У неё много регалий, но громко об Ирине Ясиной заговорили, когда небольшой публикацией в толстом журнале вышла её автобиографическая повесть «История болезни» — рассеянного склероза, который поражает нервную систему и за несколько лет парализует весь организм. История о том, как жизнь 13 лет день за днём дёргает за ниточки и проверяет на прочность. Текст, который — невероятным образом! — кончается хеппи-эндом. Исповедь женщины, которая бесстрашно смотрит вперёд.
«Первое время я ненавидела всех»
И.Я. : — Первое время после диагноза я от всех всё скрывала, пряталась, не хотела и не умела рассказать о себе, о своём горе… Все силы уходили на поддержание иллюзии меня прежней, тогда как тело постепенно переставало слушаться. Я упрямо не слезала с высоких каблуков. Хромая, врала, что подвернула ногу. Потом придумывала разные объяснения, почему я с тростью…
Она уже давно сняла маску. «Красивая женщина в инвалидном кресле. Невиданный зверь на московских улицах» — это Ирина Ясина, занятая, деловая, востребованная, о себе. Коляску с красивой женщиной за столик ресторана вкатывает молчаливый водитель-помощник. В окна глядит храм Христа Спасителя. Мы говорим о жизни и смерти. И я чувствую разницу: ей приоткрыты карты…
«АиФ»: — Врачи говорят, что существует пять стадий осознания неизбежного, переживания горя: отрицание, гнев, торги, депрессия и, наконец, принятие…
И.Я. : — Да, и я все их прошла. Особенно помню вторую, всю эту злость, которая меня разъедала: я в принципе ненавидела всех здоровых людей, завидовала им страшно. Такое было вокруг количество людей, стоящих на своих ногах, счастливых уже только этим!
«АиФ»: — Ещё говорят, что до последней стадии добирается не больше двух процентов…
И.Я. : — На этот путь ушло несколько лет. У меня было 2 варианта: или уйти в тень, засесть дома, или продолжать работать, то есть быть на людях — но тогда уже со всеми «атрибутами». И я выбрала второе. Сначала ужасно стыдилась, когда, впервые увидев меня на коляске, задавали идиотский вопрос: «И когда это закончится?», злилась, когда предполагали: «Ты что, ногу сломала?» Теперь отвечаю просто: «Нет, не сломала. И это не закончится. Никогда. Будет только хуже и хуже. Если не изобретут лекарство».

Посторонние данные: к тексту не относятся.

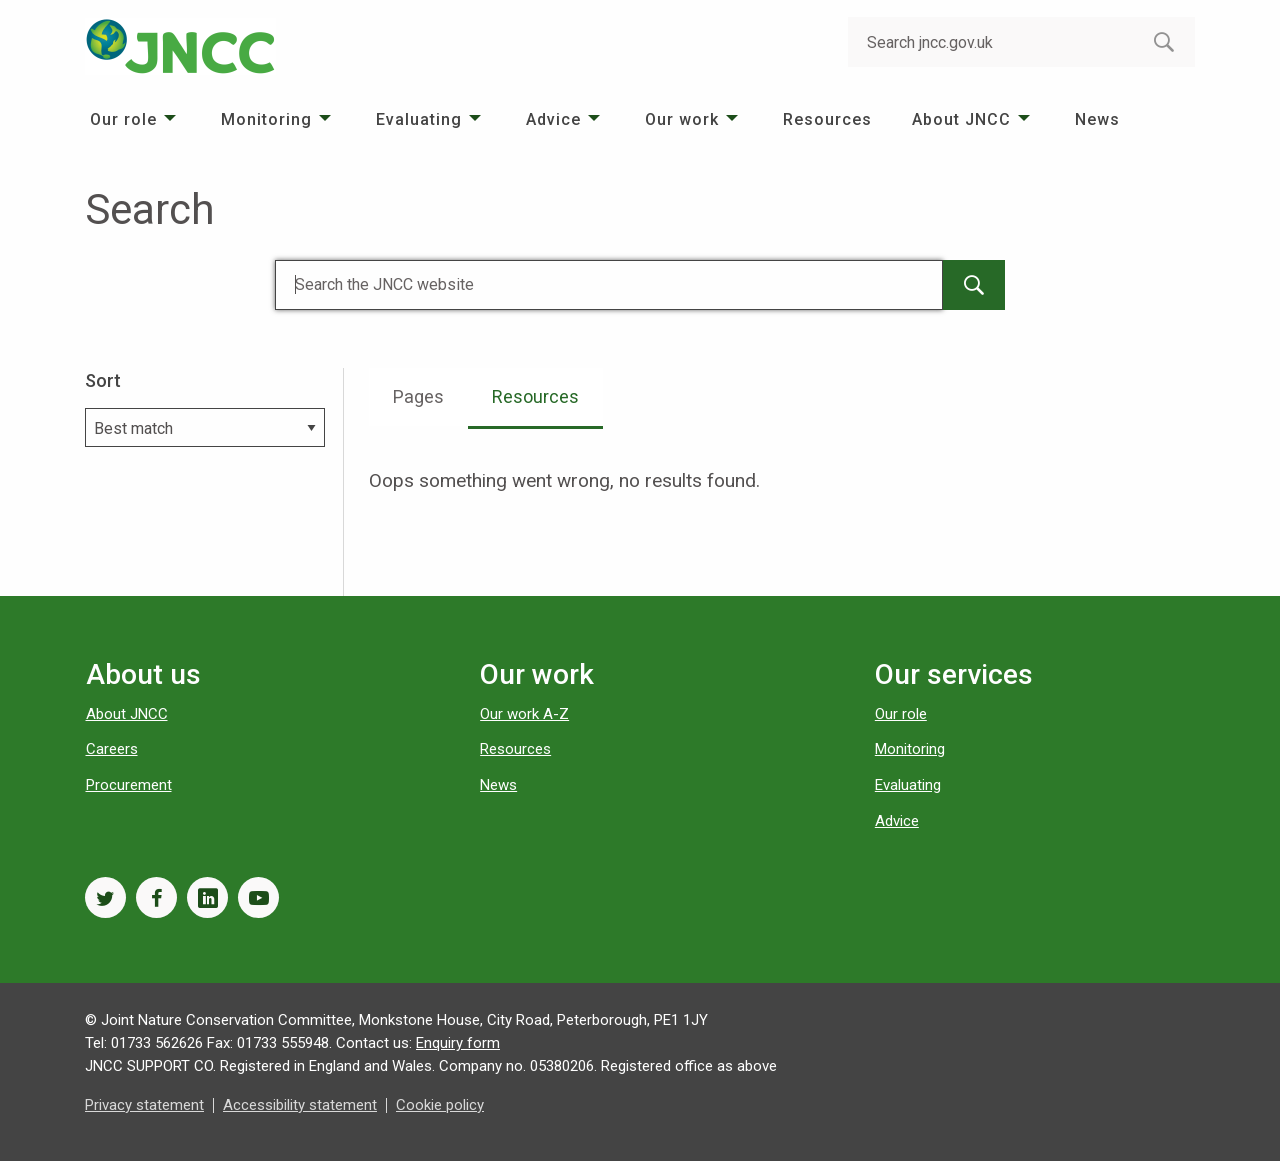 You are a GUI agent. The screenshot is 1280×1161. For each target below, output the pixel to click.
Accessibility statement (300, 1105)
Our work (682, 119)
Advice (553, 119)
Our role (123, 119)
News (1097, 119)
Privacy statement (144, 1105)
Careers (112, 749)
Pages (418, 396)
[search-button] (1164, 42)
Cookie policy (440, 1105)
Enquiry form (458, 1043)
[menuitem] (135, 119)
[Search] (609, 285)
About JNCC (961, 119)
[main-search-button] (974, 285)
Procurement (129, 785)
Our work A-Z (524, 714)
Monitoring (266, 119)
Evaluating (419, 119)
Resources (827, 119)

В какой-то момент меня вытащили слова всё того же моего друга, Рубена Гонсалеса Гальего, практически полностью парализованного, который написал о своей жизни книгу «Белое на чёрном», став лауреатом Букеровской премии. Когда я встретилась с ним в Мадриде, он вслед за своей бессмертной фразой о дерьме дал мне следующий совет: «Чем быстрее ты признаешь себя инвалидом, тем проще тебе будет жить». Это оказалось действительно так.
Из «Истории болезни»: «Бродить по городу, лесу или вдоль моря, гнать на велосипеде. Сворачивать куда захочешь. Или ещё проще — одной пойти в магазин. Или накупить на рынке продуктов, загрузить их в багажник машины. Заехать на заправку… Помыть окна. Раньше я обожала мыть окна. Стоять на подоконнике, совершенно не боясь упасть. И чтобы играла музыка… Купить, а лучше самой нарвать цветов… Я бы снова пекла. С каким удовольствием я бы опять нажарила сковородку сырников, напекла блинов».

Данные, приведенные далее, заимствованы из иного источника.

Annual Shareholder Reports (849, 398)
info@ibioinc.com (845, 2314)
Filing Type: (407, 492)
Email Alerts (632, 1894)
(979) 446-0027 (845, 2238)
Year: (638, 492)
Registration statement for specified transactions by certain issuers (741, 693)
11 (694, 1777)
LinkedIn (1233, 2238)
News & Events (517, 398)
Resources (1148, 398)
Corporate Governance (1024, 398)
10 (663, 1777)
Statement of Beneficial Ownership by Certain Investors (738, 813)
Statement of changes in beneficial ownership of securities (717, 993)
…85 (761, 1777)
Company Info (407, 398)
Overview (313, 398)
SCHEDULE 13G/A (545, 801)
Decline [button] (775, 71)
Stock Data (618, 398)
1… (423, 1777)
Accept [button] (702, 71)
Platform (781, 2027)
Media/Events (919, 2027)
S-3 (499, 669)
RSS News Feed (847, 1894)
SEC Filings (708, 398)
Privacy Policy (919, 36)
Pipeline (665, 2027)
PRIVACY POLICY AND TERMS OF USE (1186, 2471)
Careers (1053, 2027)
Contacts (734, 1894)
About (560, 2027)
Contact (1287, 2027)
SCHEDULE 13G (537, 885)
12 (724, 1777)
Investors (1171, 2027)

Чем невозможнее, тем больше манит… Вот оно, счастье. Чем обыденнее, тем ярче. Красивая женщина в инвалидной коляске, сидящая напротив меня, как будто наводит резкость — пальцами, которым уже сложно твёрдо держать вилку или мобильный телефон. А я отмечаю то, о чём не думала раньше: мои сжимают карандаш — легко и послушно…
«Мы истосковались по искренности»
И.Я. : — Моя повесть как раз и написана для тех, кто всё время ноет, жалуется на жизнь! У меня столько знакомых, для которых головная боль или, например, муж нахамил — уже всё, конец света! Хотя на самом деле у них всё в шоколаде. Посмотрите на меня: мне будет 48 лет, я на коляске, первый мой муж ушёл, когда я заболела, второй умер раньше меня…

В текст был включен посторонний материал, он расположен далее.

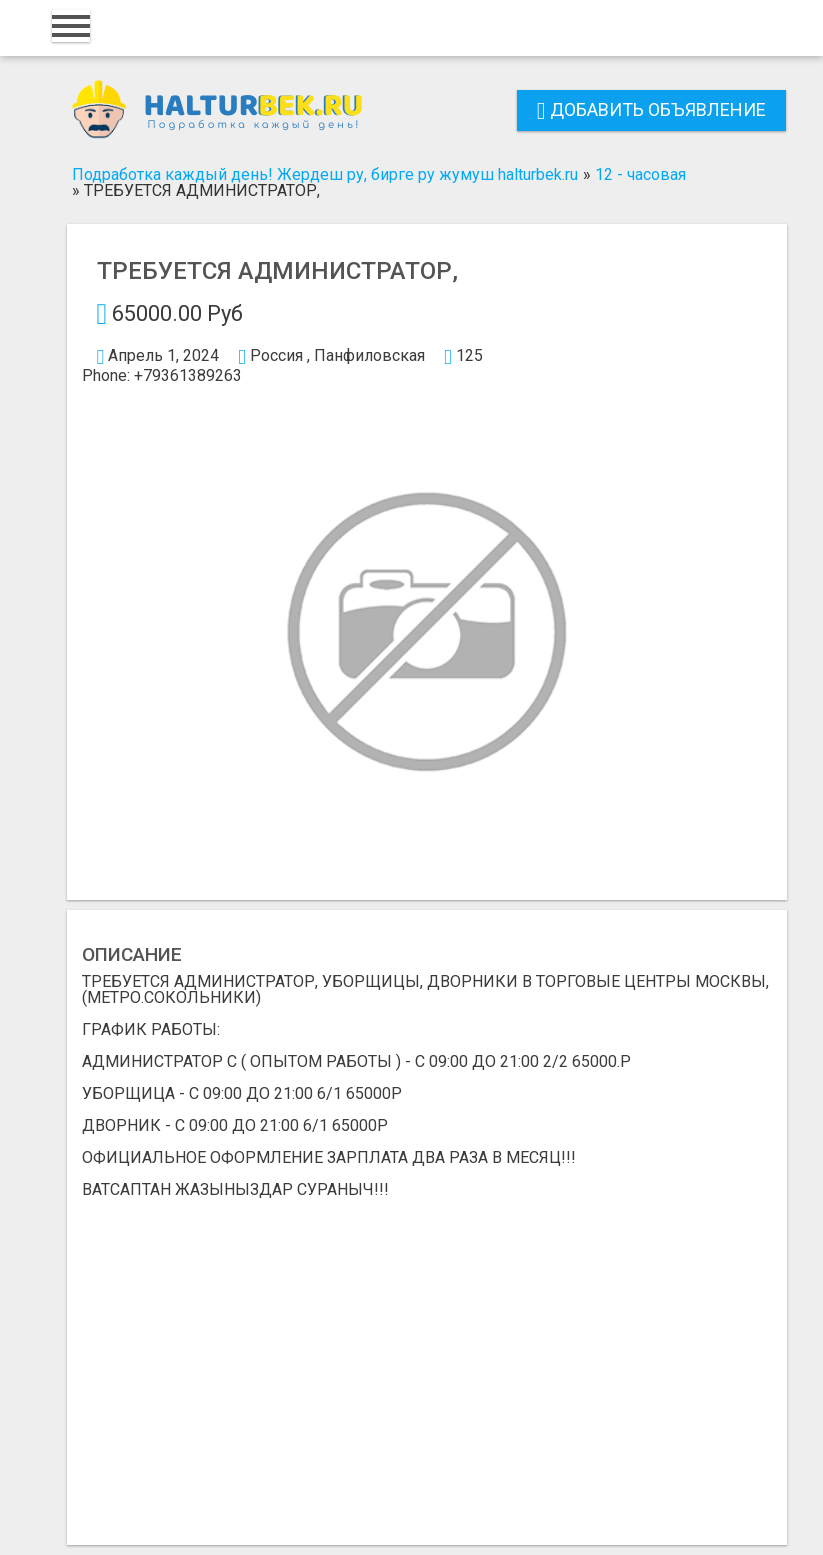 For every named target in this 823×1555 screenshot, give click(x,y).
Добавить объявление (651, 109)
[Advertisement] (427, 1364)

«АиФ»: — И при этом ваша книга оставляет ощущение совсем не трагическое, а как раз наоборот! В финале вы оказываетесь в Африке, там есть такие строчки: «Меня будет носить на руках в океан и из него чернокожий красавец Салим…» Вас никак не хочется жалеть…
И.Я. : — Да пожалейте меня, погладьте меня по голове! Что, разве жалость — это плохо? Глупости, наследие советского прошлого! Жалость — замечательное чувство! Кто сказал, что мы должны быть сильными?! Каждый человек, рождаясь и умирая, плачет. И между рождением и смертью он плачет тоже… И это нормально. Ненормально другое: если я в России встречаю на улице человека на коляске и мы пересекаемся взглядами, он, как правило, отводит глаза, тогда как за границей мне машут, радостно приветствуют. А у нас стесняются, потому что исторически так сложилось: быть слабым стыдно. Если спросить наших бабушек и дедушек, окажется, что после войны было очень много безногих, ветеранов, молодых ещё мужчин. А потом они вдруг все исчезли, потому что товарищ Сталин решил не портить вид социалистического города, и все инвалиды оказались на острове Валаам… Так вот ещё с тех пор жив этот комплекс слабого. Когда я перестала строить из себя сильную, бояться быть немощной, моя жизнь стала удивительным открытием для меня самой, а вокруг оказалось так много людей, готовых помочь…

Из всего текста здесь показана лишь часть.